*Work request:* Exactly transcribe the line that holds "erstellen, Aufträge zu" and every remaining line of the records, up to and including the final one, with nothing else.

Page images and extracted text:
>>>>>
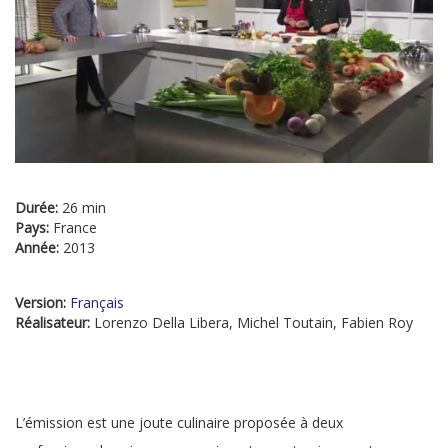
Durée:
26 min
Pays:
France
Année:
2013
Version:
Français
Réalisateur:
Lorenzo Della Libera, Michel Toutain, Fabien Roy
L’émission est une joute culinaire proposée à deux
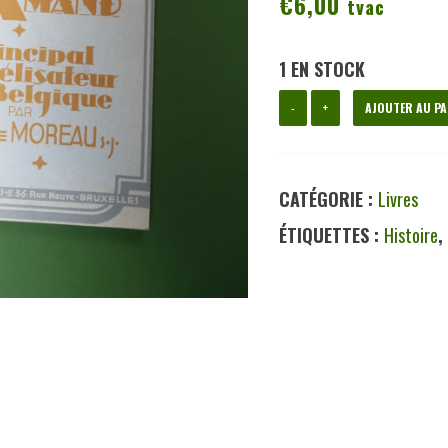
€
6,00
tvac
1 EN STOCK
quantité
-
+
AJOUTER AU PA
de
Saint-
CATÉGORIE :
Livres
Amand,
ÉTIQUETTES :
Histoire
le
principal
évangélisateur
de
la
Belgique,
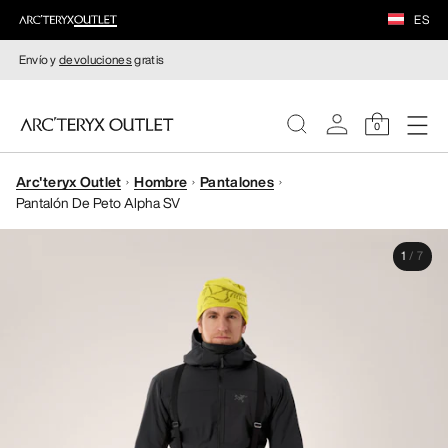
ES
Envío y
devoluciones
gratis
0
Arc'teryx Outlet
Hombre
Pantalones
MUJERE
Pantalón De Peto Alpha SV
HOMBRE
1
/
7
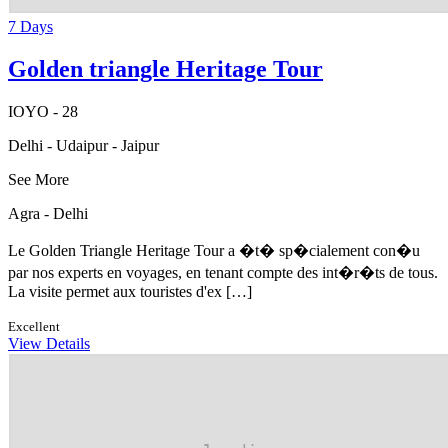
7 Days
Golden triangle Heritage Tour
IOYO - 28
Delhi - Udaipur - Jaipur
See More
Agra - Delhi
Le Golden Triangle Heritage Tour a �t� sp�cialement con�u
par nos experts en voyages, en tenant compte des int�r�ts de tous.
La visite permet aux touristes d'ex […]
Excellent
View Details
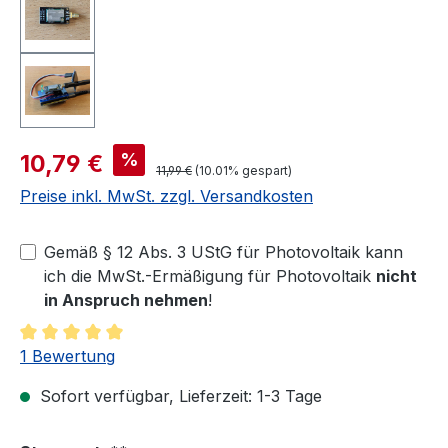
Verkaufspreis:
%
10,79 €
Regulärer Preis:
11,99 €
(10.01% gespart)
Preise inkl. MwSt. zzgl. Versandkosten
Gemäß § 12 Abs. 3 UStG für Photovoltaik kann
ich die MwSt.-Ermäßigung für Photovoltaik
nicht
in Anspruch nehmen
!
Durchschnittliche Bewertung von 5 von 5 Sternen
1 Bewertung
Sofort verfügbar, Lieferzeit: 1-3 Tage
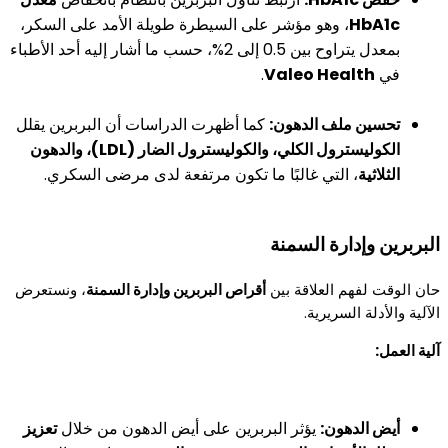
HbA1c
، وهو مؤشر على السيطرة طويلة الأمد على السكر،
بمعدل يتراوح بين 0.5 إلى 2%، حسب ما أشار إليه أحد الأطباء
في
Valeo Health
.
تحسين ملف الدهون:
كما أظهرت الدراسات أن البربرين يقلل
الكوليسترول الكلي، والكوليسترول الضار (LDL)، والدهون
الثلاثية
، التي غالبًا ما تكون مرتفعة لدى مرضى السكري.
البربرين وإدارة السمنة
حان الوقت لفهم العلاقة بين
أقراص البربرين وإدارة السمنة
، ونستعرض
الآلية والأدلة السريرية.
آلية العمل:
أيض الدهون:
يؤثر البربرين على أيض الدهون من خلال
تعزيز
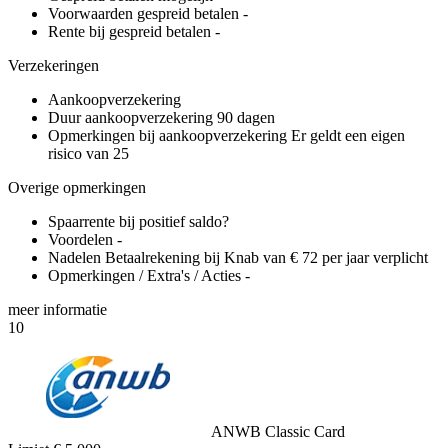
Voorwaarden gespreid betalen
-
Rente bij gespreid betalen
-
Verzekeringen
Aankoopverzekering
Duur aankoopverzekering
90 dagen
Opmerkingen bij aankoopverzekering
Er geldt een eigen
risico van 25
Overige opmerkingen
Spaarrente bij positief saldo?
Voordelen
-
Nadelen
Betaalrekening bij Knab van € 72 per jaar verplicht
Opmerkingen / Extra's / Acties
-
meer
informatie
10
ANWB Classic Card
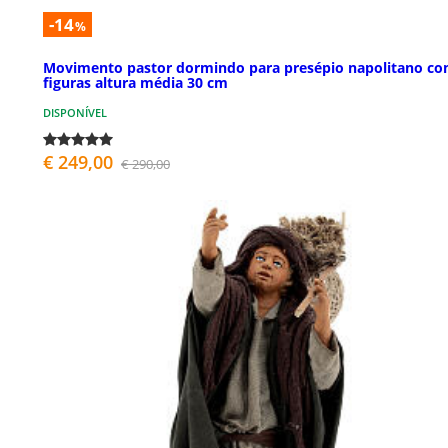
-14
%
Movimento pastor dormindo para presépio napolitano c
figuras altura média 30 cm
DISPONÍVEL
€ 249,00
€ 290,00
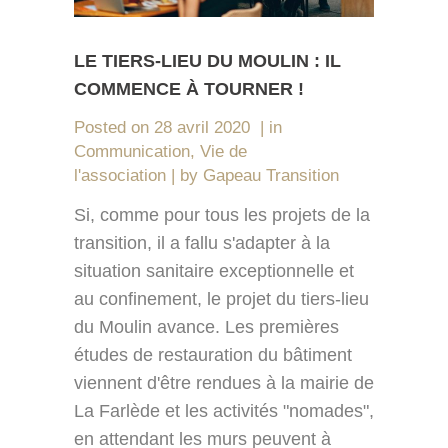
LE TIERS-LIEU DU MOULIN : IL
COMMENCE À TOURNER !
Posted on
28 avril 2020
in
Communication
,
Vie de
l'association
by
Gapeau Transition
Si, comme pour tous les projets de la
transition, il a fallu s'adapter à la
situation sanitaire exceptionnelle et
au confinement, le projet du tiers-lieu
du Moulin avance. Les premières
études de restauration du bâtiment
viennent d'être rendues à la mairie de
La Farlède et les activités "nomades",
en attendant les murs peuvent à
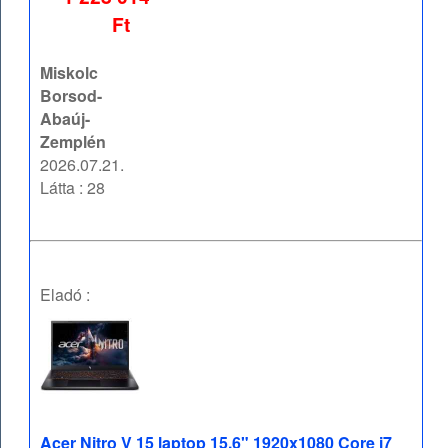
Ft
Miskolc
Borsod-
Abaúj-
Zemplén
2026.07.21.
Látta : 28
Eladó :
Acer Nitro V 15 laptop 15,6" 1920x1080 Core i7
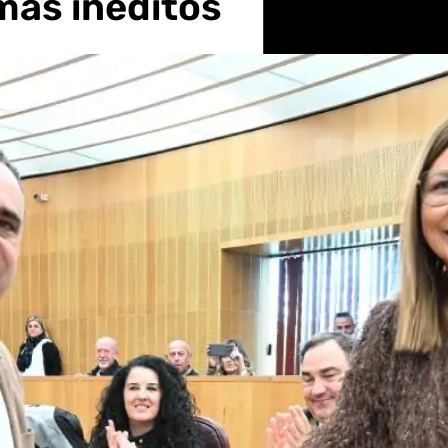
mas inéditos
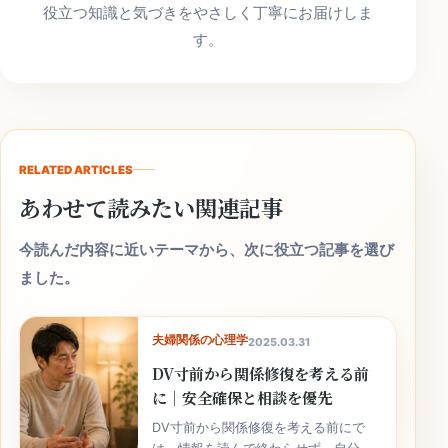
役立つ知識と気づきをやさしく丁寧にお届けしま
す。
RELATED ARTICLES
あわせて読みたい関連記事
今読んだ内容に近いテーマから、次に役立つ記事を選び
ました。
夫婦関係の心理学
2025.03.31
DV寸前から関係修復を考える前
に｜安全確保と相談を優先
DV寸前から関係修復を考える前にで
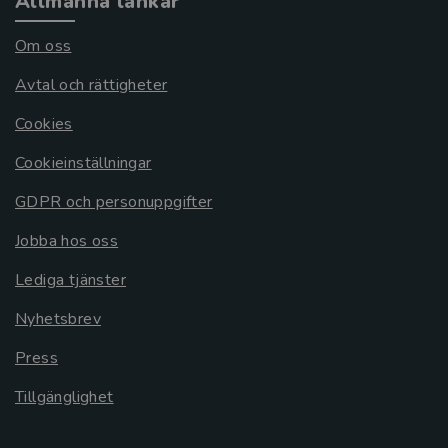
Allmänna länkar
Om oss
Avtal och rättigheter
Cookies
Cookieinställningar
GDPR och personuppgifter
Jobba hos oss
Lediga tjänster
Nyhetsbrev
Press
Tillgänglighet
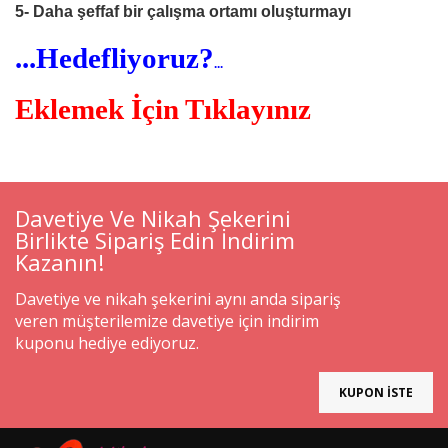
5- Daha şeffaf bir çalışma ortamı oluşturmayı
...Hedefliyoruz?
...
Eklemek İçin Tıklayınız
Davetiye Ve Nikah Şekerini
Birlikte Sipariş Edin İndirim
Kazanın!
Davetiye ve nikah şekerini aynı anda sipariş
veren müşterilemize davetiye için indirim
kuponu hediye ediyoruz.
KUPON İSTE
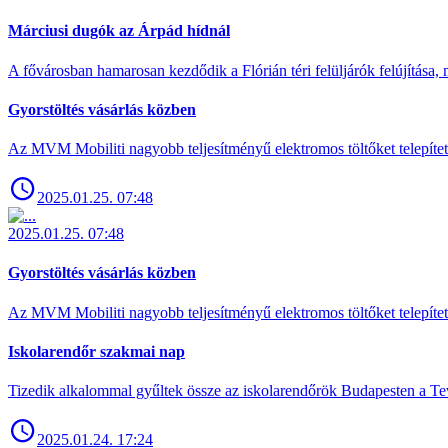
Márciusi dugók az Árpád hídnál
A fővárosban hamarosan kezdődik a Flórián téri felüljárók felújítása, 
Gyorstöltés vásárlás közben
Az MVM Mobiliti nagyobb teljesítményű elektromos töltőket telepíte
2025.01.25. 07:48
2025.01.25. 07:48
Gyorstöltés vásárlás közben
Az MVM Mobiliti nagyobb teljesítményű elektromos töltőket telepíte
Iskolarendőr szakmai nap
Tizedik alkalommal gyűltek össze az iskolarendőrök Budapesten a Tev
2025.01.24. 17:24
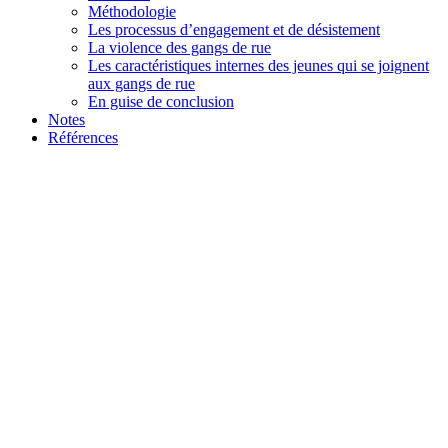
Méthodologie
Les processus d’engagement et de désistement
La violence des gangs de rue
Les caractéristiques internes des jeunes qui se joignent
aux gangs de rue
En guise de conclusion
Notes
Références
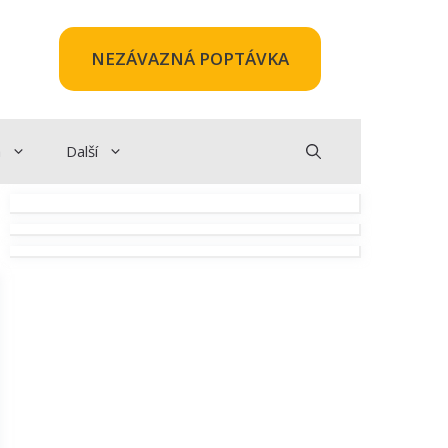
NEZÁVAZNÁ POPTÁVKA
a
Další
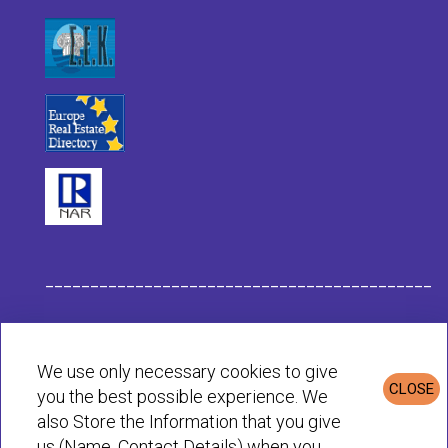
___________________________________________
Dati dell Impresa Habit
We use only necessary cookies to give
CLOSE
you the best possible experience. We
Informativa sulla Privacy e sui Cookie
also Store the Information that you give
us (Name, Contact Details) when you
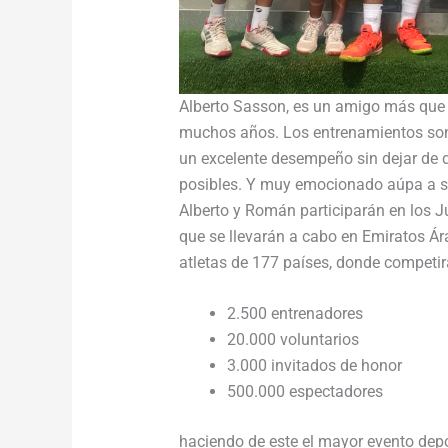
Alberto Sasson, es un amigo más qu
muchos años. Los entrenamientos son 
un excelente desempeño sin dejar de di
posibles. Y muy emocionado aúpa a su
Alberto y Román participarán en los 
que se llevarán a cabo en Emiratos Ár
atletas de 177 países, donde competir
2.500 entrenadores
20.000 voluntarios
3.000 invitados de honor
500.000 espectadores
haciendo de este el mayor evento depo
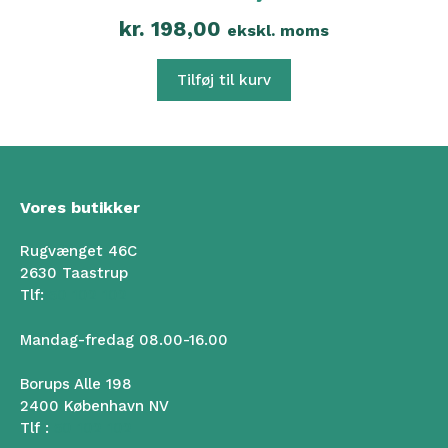
kr.
198,00
ekskl. moms
Tilføj til kurv
Vores butikker
Rugvænget 46C
2630 Taastrup
Tlf:
50 102 102
Mandag-fredag 08.00-16.00
Borups Alle 198
2400 København NV
Tlf :
50 102 102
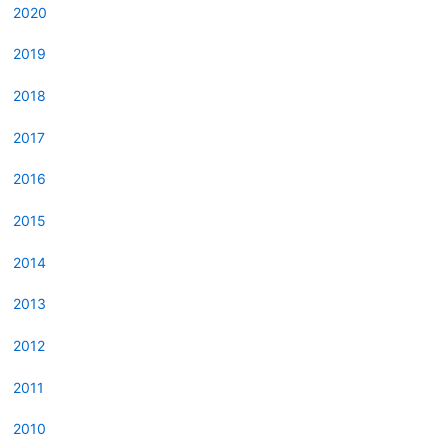
2020
2019
2018
2017
2016
2015
2014
2013
2012
2011
2010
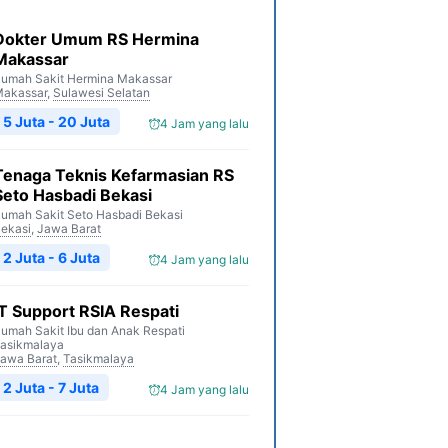
Dokter Umum RS Hermina
Makassar
umah Sakit Hermina Makassar
akassar
,
Sulawesi Selatan
5 Juta - 20 Juta
4 Jam yang lalu
Tenaga Teknis Kefarmasian RS
Seto Hasbadi Bekasi
umah Sakit Seto Hasbadi Bekasi
ekasi
,
Jawa Barat
2 Juta - 6 Juta
4 Jam yang lalu
IT Support RSIA Respati
umah Sakit Ibu dan Anak Respati
asikmalaya
awa Barat
,
Tasikmalaya
2 Juta - 7 Juta
4 Jam yang lalu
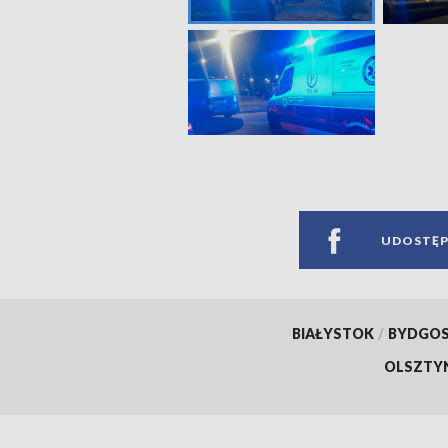
UDOSTĘP
BIAŁYSTOK
/
BYDGO
OLSZTY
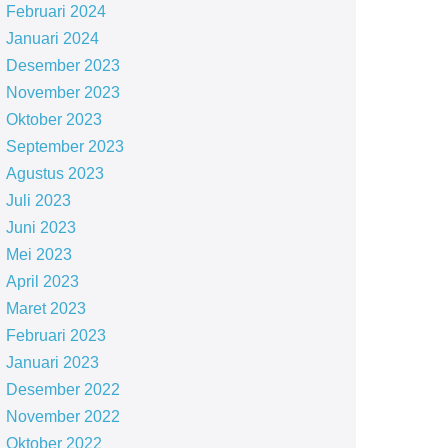
Februari 2024
Januari 2024
Desember 2023
November 2023
Oktober 2023
September 2023
Agustus 2023
Juli 2023
Juni 2023
Mei 2023
April 2023
Maret 2023
Februari 2023
Januari 2023
Desember 2022
November 2022
Oktober 2022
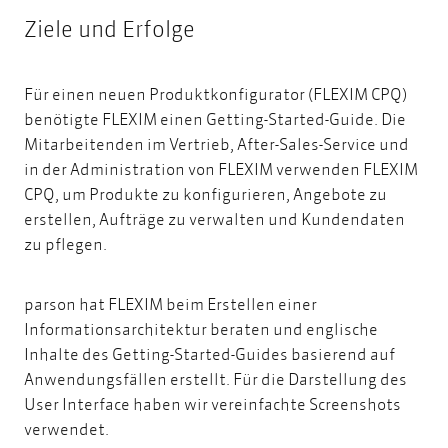
Ziele und Erfolge
Für einen neuen Produktkonfigurator (FLEXIM CPQ)
benötigte FLEXIM einen Getting-Started-Guide. Die
Mitarbeitenden im Vertrieb, After-Sales-Service und
in der Administration von FLEXIM verwenden FLEXIM
CPQ, um Produkte zu konfigurieren, Angebote zu
erstellen, Aufträge zu verwalten und Kundendaten
zu pflegen.
parson hat FLEXIM beim
Erstellen einer
Informationsarchitektur
beraten und englische
Inhalte des Getting-Started-Guides basierend auf
Anwendungsfällen erstellt. Für die Darstellung des
User Interface haben wir vereinfachte Screenshots
verwendet.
<<<<<
*Exercise result:*
erstellen, Aufträge zu verwalten und Kundendaten
zu pflegen.
parson hat FLEXIM beim
Erstellen einer
Informationsarchitektur
beraten und englische
Inhalte des Getting-Started-Guides basierend auf
Anwendungsfällen erstellt. Für die Darstellung des
User Interface haben wir vereinfachte Screenshots
verwendet.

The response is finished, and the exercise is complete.